PROBLEM TO SOLVE ::
Since only the words are wanted, reproduce every entry exactly and leave the images behind.

══ RECORDS SUPPLIED ══

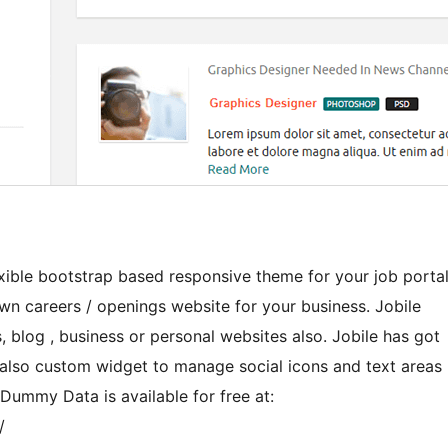
lexible bootstrap based responsive theme for your job porta
wn careers / openings website for your business. Jobile
, blog , business or personal websites also. Jobile has got
also custom widget to manage social icons and text areas
Dummy Data is available for free at:
/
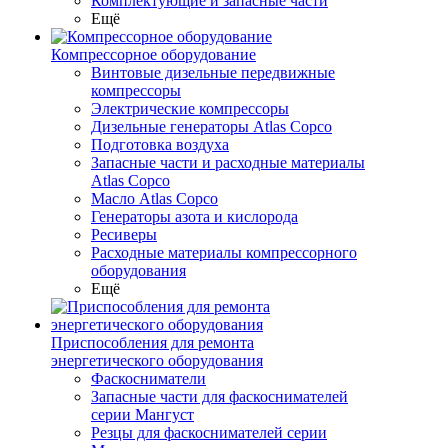
Комплектующие и запасные части
Ещё
Компрессорное оборудование
Винтовые дизельные передвижные
компрессоры
Электрические компрессоры
Дизельные генераторы Atlas Copco
Подготовка воздуха
Запасные части и расходные материалы
Atlas Copco
Масло Atlas Copco
Генераторы азота и кислорода
Ресиверы
Расходные материалы компрессорного
оборудования
Ещё
Приспособления для ремонта
энергетического оборудования
Фаскосниматели
Запасные части для фаскоснимателей
серии Мангуст
Резцы для фаскоснимателей серии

═══

RESULT ::
lexible bootstrap based responsive theme for your job porta
wn careers / openings website for your business. Jobile
, blog , business or personal websites also. Jobile has got
also custom widget to manage social icons and text areas
Dummy Data is available for free at:
/
Комплектующие и запасные части
Ещё
Компрессорное оборудование
Винтовые дизельные передвижные
компрессоры
Электрические компрессоры
Дизельные генераторы Atlas Copco
Подготовка воздуха
Запасные части и расходные материалы
Atlas Copco
Масло Atlas Copco
Генераторы азота и кислорода
Ресиверы
Расходные материалы компрессорного
оборудования
Ещё
Приспособления для ремонта
энергетического оборудования
Фаскосниматели
Запасные части для фаскоснимателей
серии Мангуст
Резцы для фаскоснимателей серии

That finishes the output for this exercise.